Una volta immesso nel caotico traffico del lungomare, un vero lungomarista, abbandonando completamente la guida a vista, si gira di centottanta gradi per scaricare una gragnuola di colpi a mani aperte e chiuse sugli esemplari più piccoli seduti dietro che, giocando con il canotto, non gli permettono la visuale posteriore attraverso il predisposto specchietto. Dopo questa mansione, scarica improperi sull’esemplare femmina per far meglio comprendere dove ella male educa la prole mentre le braccia della di lei madre si interpongono fra i due a evitare gragnuole manesche anche sulla figlia.
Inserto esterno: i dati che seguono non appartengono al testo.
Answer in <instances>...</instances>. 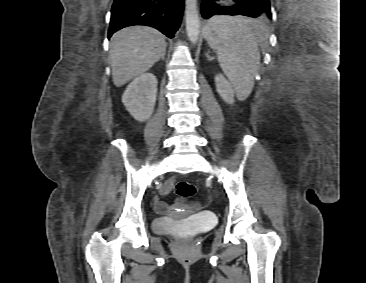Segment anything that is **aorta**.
Instances as JSON below:
<instances>
[{
	"mask_svg": "<svg viewBox=\"0 0 366 283\" xmlns=\"http://www.w3.org/2000/svg\"><path fill=\"white\" fill-rule=\"evenodd\" d=\"M186 32L191 43L196 44L200 33L197 0H185Z\"/></svg>",
	"mask_w": 366,
	"mask_h": 283,
	"instance_id": "aorta-1",
	"label": "aorta"
}]
</instances>
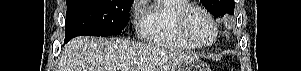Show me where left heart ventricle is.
I'll return each instance as SVG.
<instances>
[{
  "mask_svg": "<svg viewBox=\"0 0 301 71\" xmlns=\"http://www.w3.org/2000/svg\"><path fill=\"white\" fill-rule=\"evenodd\" d=\"M189 30L193 38L199 43L212 40L214 30L209 20L200 12H193L189 19Z\"/></svg>",
  "mask_w": 301,
  "mask_h": 71,
  "instance_id": "obj_1",
  "label": "left heart ventricle"
}]
</instances>
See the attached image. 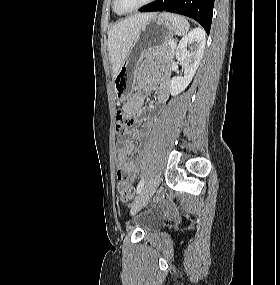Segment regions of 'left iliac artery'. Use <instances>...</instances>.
I'll use <instances>...</instances> for the list:
<instances>
[{"label": "left iliac artery", "mask_w": 280, "mask_h": 285, "mask_svg": "<svg viewBox=\"0 0 280 285\" xmlns=\"http://www.w3.org/2000/svg\"><path fill=\"white\" fill-rule=\"evenodd\" d=\"M144 183H145L144 178H142L137 186V190H136L137 194H139L142 191L144 187Z\"/></svg>", "instance_id": "obj_1"}]
</instances>
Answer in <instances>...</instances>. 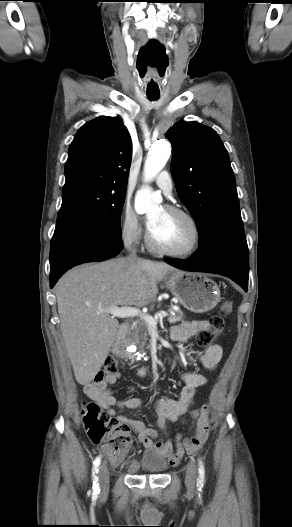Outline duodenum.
I'll return each mask as SVG.
<instances>
[{
  "instance_id": "obj_1",
  "label": "duodenum",
  "mask_w": 292,
  "mask_h": 527,
  "mask_svg": "<svg viewBox=\"0 0 292 527\" xmlns=\"http://www.w3.org/2000/svg\"><path fill=\"white\" fill-rule=\"evenodd\" d=\"M127 331H128V325L127 324H122L119 328V331L117 333V340L120 341L122 340L125 335L127 334Z\"/></svg>"
}]
</instances>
Nell’adempimento di tutte queste mansioni, avendo abbandonato al pilota automatico la guida dell’auto, quella, per conto suo, se ne è andata a camminare nella corsia opposta dove i non lungomaristi, nella loro infinita pazienza, si sono industriati in vari modi per evitare collisioni, ma dove anche, altri lungomaristi, intenti nelle medesime attività stanno per occupare la loro e solo lunghe scariche di trombe e clacson induco i guidatori a riprendere la guida a vista, mai senza prima gridare agli esemplari femmina seduti di fianco, il loro disappunto, in quanto uniche responsabili di quello che non si è trasformato in tragedia, solo grazie alla loro grande perizia nella guida.
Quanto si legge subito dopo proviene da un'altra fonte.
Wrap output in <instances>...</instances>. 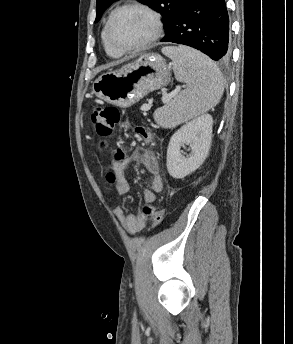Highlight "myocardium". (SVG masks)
I'll list each match as a JSON object with an SVG mask.
<instances>
[{"instance_id":"1","label":"myocardium","mask_w":293,"mask_h":344,"mask_svg":"<svg viewBox=\"0 0 293 344\" xmlns=\"http://www.w3.org/2000/svg\"><path fill=\"white\" fill-rule=\"evenodd\" d=\"M126 9H137V10L144 12L150 18L152 29H151V33L149 34V36L144 41H142L141 43L136 44L134 46H130V47H119V46L115 45L114 42L112 41L111 26H112V23H113L115 16L119 12L126 10ZM161 33H162V20H161L159 13L157 11H155L153 8H151L150 6H148L144 3H141V2H137V1H129V2L123 3L120 6L116 7L110 13L108 20H107V23L105 25V38H106L107 44L115 52L122 54V55L126 54V53H133V52L141 51V50L149 47L151 44H153L155 41H157L159 39V37L161 36Z\"/></svg>"}]
</instances>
Epilogo e fiore all’occhiello di un lungomarista che a buon titolo si vuol fregiare di questo prestigioso appellativo, è il posizionarsi tranquillo dopo tante peripezie, nella postura più classica, natiche spostate tutte in avanti fino a giungere sul bordo del seggiolino e, con il margine inferiore del finestrino all’altezza dell’orecchio, tutto l’avambraccio appeso al di fuori dello stesso, mignolo alzato e le carni che sfrigolano sui trecento gradi della lamiera esterna di un auto abbandonata ore e ore sotto il sole agostano.

Praticamente, un buon lungomarista, raggiunge livelli estremi di controllo del proprio corpo, come un monaco intento a meditare per abbandonare le percezioni date dai sensi del corpo, raggiunge una enorme capacità di sopportazione del calore.